Justinius Valerian’s eyes had never left mine, but they changed focus, and I felt the barest hint of the power that’d earned him his title. He was seeing me inside and out. It was the type of seeing that’d earn any other magic user the business end of my fist. Considering who Justinius was, I thought I’d let him finish. He was just assuring himself that I wasn’t actually on the verge of a world-domination rampage.
“You’ll be fine,” he concluded. “But considering who your papa was, that’s not all that surprising.”
“Who my papa is,” I corrected him.
“You’re absolutely sure about that?”
My father was alive. Nine hundred years’ worth of alive. The last year or so had been inside the Saghred, the other eight hundred and something years the result of an extended lifespan from too much contact with the Saghred. A fate I really wanted to avoid.
“Unfortunately certain,” I said.
“Poor bastard.”
I nodded in agreement. “His daughter’s not in too great of a state, either. But at least I’m not sharing his accommodations—or his roommate.”
“Sarad Nukpana isn’t someone I’d want to spend eternity with.”
I didn’t have a response for that.
I’d been in the Saghred once before. It had only been for a few moments, but it’d been enough time for me to see that it wasn’t a vacation destination, more like someplace you went after a lifetime of pulling wings off of flies, then working your way up to things that screamed. A Sarad Nukpana kind of place. I had met Sarad Nukpana up close and personal last week, and was in no hurry to repeat the experience. It was looking more like I was my father’s only chance at freedom—or resting in peace.
“Girl?”
“Sir?”
“Let’s keep that bit of information to ourselves for now.”
“Nukpana or my father?”
“Both, but especially who’s little girl you are. That doesn’t need to leave this room.”
“I wasn’t about to yell it from the battlements. I’m not sure how I feel about it myself.”

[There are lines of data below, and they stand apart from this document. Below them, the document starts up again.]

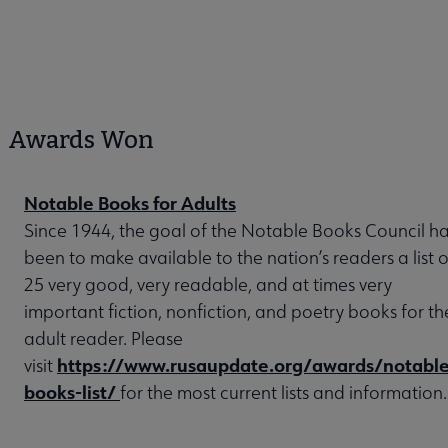
Awards Won
Notable Books for Adults
Since 1944, the goal of the Notable Books Council h
been to make available to the nation’s readers a list o
25 very good, very readable, and at times very
important fiction, nonfiction, and poetry books for th
adult reader. Please
https://www.rusaupdate.org/awards/notable
visit
books-list/
for the most current lists and information.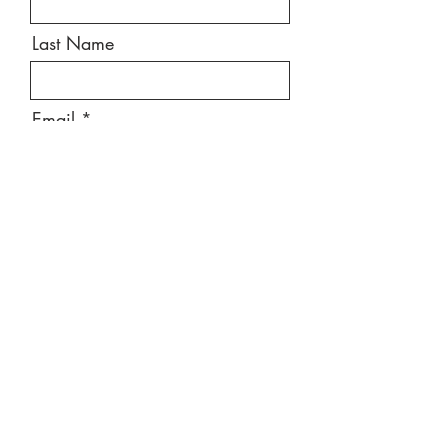
Last Name
Email
Message
Send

“Contrary to how old I look, I’m not old enough to have known your papa in his early Guardian days. But history’s told me plenty about the bastards he was up against. I’m ashamed to say the archmagus back then was one of them; and a couple of his top mages were a few more. History has an annoying tendency to repeat itself. I’m going to see what I can do to keep that from happening. The Conclave did your papa wrong. I’ll do whatever I can to make up for it.”
“Thank you.” And I meant it.
“Though the first help I might be giving you is of a legal nature.” He glanced at Mychael. “I heard from your friends the Khrynsani last night.”
I swore silently. Mychael tried not to look concerned, but I wasn’t buying it.
“Actually, I didn’t see their representatives directly,” Justinius continued. “They filed their formal complaint with the magistrate. He brought the papers to me. Your ship hadn’t docked yet.”
“What papers?” Mychael’s voice betrayed no emotion.
“The papers charging Miss Benares here with grand larceny, attempted murder, kidnapping, and false imprisonment.”
I blinked. “Of who?”
“Grand Shaman Sarad Nukpana. The Khrynsani have requested that we turn you over to them for prosecution.”
“What?”
“We won’t do that,” Mychael assured me.
“I should hope not!”
“Actually, we can’t do that,” Justinius said. “Not legally, anyway.”
“For the Khrynsani to have any legal claim, they would have to go through the elven embassy,” Mychael told me. “That would take time; no doubt they want to resolve this quickly.”